September is that time of the year that looks like a fork in the road. All those heading back to full time education turn left, all those heading off to a gap year, turn right.
For some of our readers, the gap year is over and a place at Uni beckons.
(And if you thought some of the things you got up to whilst away were mad, wait till you discover Freshers Week!).
For those exam weary souls who have decided to take a year off, the phrase ‘the tyranny of choice’ must spring to mind. Because the number of choices you face must be overwhelming. To help you decide, we’ve listed the most popular options and listed the pros and cons associated with each one.
Stay in the UK
OK, so it’s not as exciting as hill trekking in the Himalayas, but have you seen the size of the debt you’re about to run up? For some, staying put and earning some real money before diving back into three years of penury makes good sense, especially if you can live at home and save like crazy.
But it does take real willpower to save like crazy as there are always temptations that will be put in your way, including resisting the the siren calls of friends now at Uni who will be suggesting all manner of good times.
The alternative to working at home is working in the UK, but away from home. Although we’re a small island, many of our regions are distinctly different from each other and can appear just as foreign as if you were abroad.
The other option here is to do voluntary work in the UK. Despite our position as one of the world’s leading economies we have our fair share of society that needs a helping hand. And sometimes quite a big hand. Volunteering Matters has full-time opportunities for young people wanting to live away from home for six months or a year while making a difference in this country.
Working abroad is perhaps the best way to really get under the skin of a country. And there are some great countries whose skin is worth getting under, providing, of course, that you can get a working visa. Countries like Australia are popular for that reason; they have lots of varied work on offer and its easy to get a working visa from their government. And it’s a mighty big country too.
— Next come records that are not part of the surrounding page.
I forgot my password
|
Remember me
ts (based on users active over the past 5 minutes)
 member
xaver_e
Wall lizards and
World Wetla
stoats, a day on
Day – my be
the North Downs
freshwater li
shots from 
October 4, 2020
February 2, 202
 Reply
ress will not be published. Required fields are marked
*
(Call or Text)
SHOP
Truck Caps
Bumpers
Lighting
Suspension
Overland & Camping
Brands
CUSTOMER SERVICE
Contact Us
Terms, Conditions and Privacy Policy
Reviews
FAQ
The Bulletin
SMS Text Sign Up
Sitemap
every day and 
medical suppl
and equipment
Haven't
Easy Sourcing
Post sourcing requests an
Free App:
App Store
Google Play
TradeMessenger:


The downside of working abroad is your employers could be less fair or scrupulous than what you may be used to here in the UK and the working conditions could be pretty arduous. A job on an Aussie ranch will impress all your friends next year, but be prepared to work in temperatures in the 30s and 40s and start to like flies.
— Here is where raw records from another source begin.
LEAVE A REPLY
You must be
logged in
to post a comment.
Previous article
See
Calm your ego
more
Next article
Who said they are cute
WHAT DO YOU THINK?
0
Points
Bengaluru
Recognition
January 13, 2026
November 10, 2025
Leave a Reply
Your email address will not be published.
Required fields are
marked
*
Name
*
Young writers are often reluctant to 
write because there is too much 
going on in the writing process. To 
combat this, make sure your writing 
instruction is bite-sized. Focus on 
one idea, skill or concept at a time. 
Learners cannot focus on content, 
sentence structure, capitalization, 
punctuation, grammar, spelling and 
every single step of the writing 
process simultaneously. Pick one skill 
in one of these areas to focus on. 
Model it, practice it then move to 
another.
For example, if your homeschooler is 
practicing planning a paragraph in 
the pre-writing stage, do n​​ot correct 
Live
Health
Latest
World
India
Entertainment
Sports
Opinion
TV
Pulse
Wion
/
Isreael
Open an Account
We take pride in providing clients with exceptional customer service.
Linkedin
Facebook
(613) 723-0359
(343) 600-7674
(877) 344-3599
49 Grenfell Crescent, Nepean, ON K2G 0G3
The most popular way to spend your year and no wonder. Seeing amazing sights, meeting amazing people and having amazing experiences will help shape your life and stay with you forever. But it’s also the most expensive option and probably the riskiest. The good news is that lots (and lots) of people have done it before you and have then shared their experiences online, so there’s no excuse to set off unprepared.
Depending on the industry you’re hoping to end up in, putting ‘backpacking around the world’ on your CV may not be quite as appealing to them as you might think. (For them, it reads, ‘dossing around the world’).
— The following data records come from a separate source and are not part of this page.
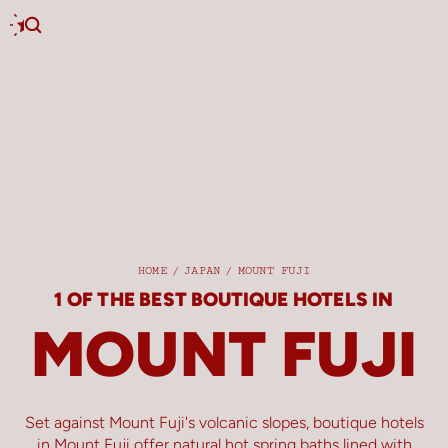
HOME
/
JAPAN
/
MOUNT FUJI
1 OF THE BEST BOUTIQUE HOTELS IN
MOUNT FUJI
Set against Mount Fuji's volcanic slopes, boutique hotels
in Mount Fuji offer natural hot spring baths lined with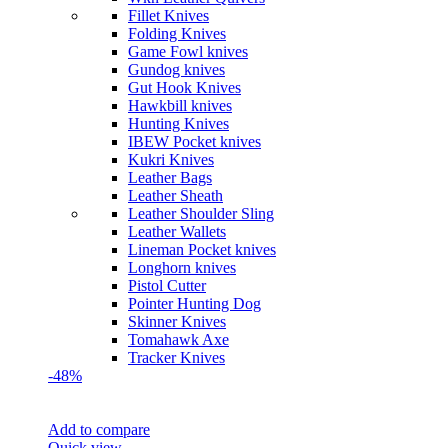
Fillet Knives
Folding Knives
Game Fowl knives
Gundog knives
Gut Hook Knives
Hawkbill knives
Hunting Knives
IBEW Pocket knives
Kukri Knives
Leather Bags
Leather Sheath
Leather Shoulder Sling
Leather Wallets
Lineman Pocket knives
Longhorn knives
Pistol Cutter
Pointer Hunting Dog
Skinner Knives
Tomahawk Axe
Tracker Knives
-48%
Add to compare
Quick view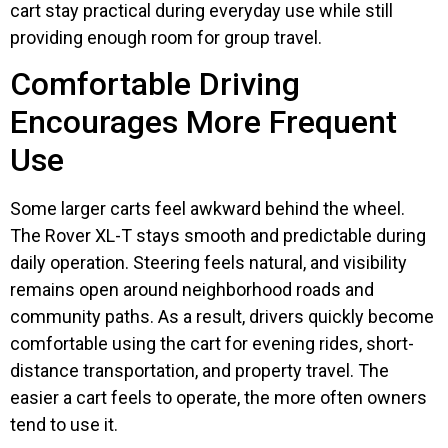
cart stay practical during everyday use while still
providing enough room for group travel.
Comfortable Driving
Encourages More Frequent
Use
Some larger carts feel awkward behind the wheel.
The Rover XL-T stays smooth and predictable during
daily operation. Steering feels natural, and visibility
remains open around neighborhood roads and
community paths. As a result, drivers quickly become
comfortable using the cart for evening rides, short-
distance transportation, and property travel. The
easier a cart feels to operate, the more often owners
tend to use it.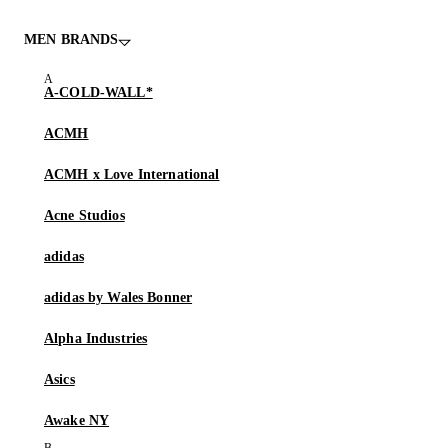
MEN BRANDS
A-COLD-WALL*
ACMH
ACMH x Love International
Acne Studios
adidas
adidas by Wales Bonner
Alpha Industries
Asics
Awake NY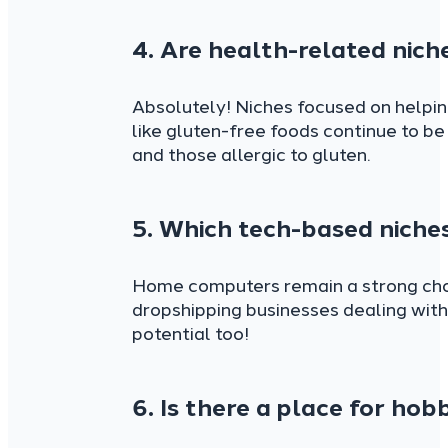
4. Are health-related niche
Absolutely! Niches focused on helpin
like gluten-free foods continue to be
and those allergic to gluten.
5. Which tech-based niches
Home computers remain a strong choi
dropshipping businesses dealing with
potential too!
6. Is there a place for hob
Volunteering is an increasingly popular alternative as it gives you many of the benefits of backpacking – especially the amazing places and people bits – but also gives you a better CV. More importantly, the impact that you can make on people’s lives is worth any amount of beach parties on Ko Samui.
If you are considering volunteering, find out about the organisation, ask difficult questions, and make sure they’re reputable.
Whether you’re about to take the left fork or the right one, we wish you good luck.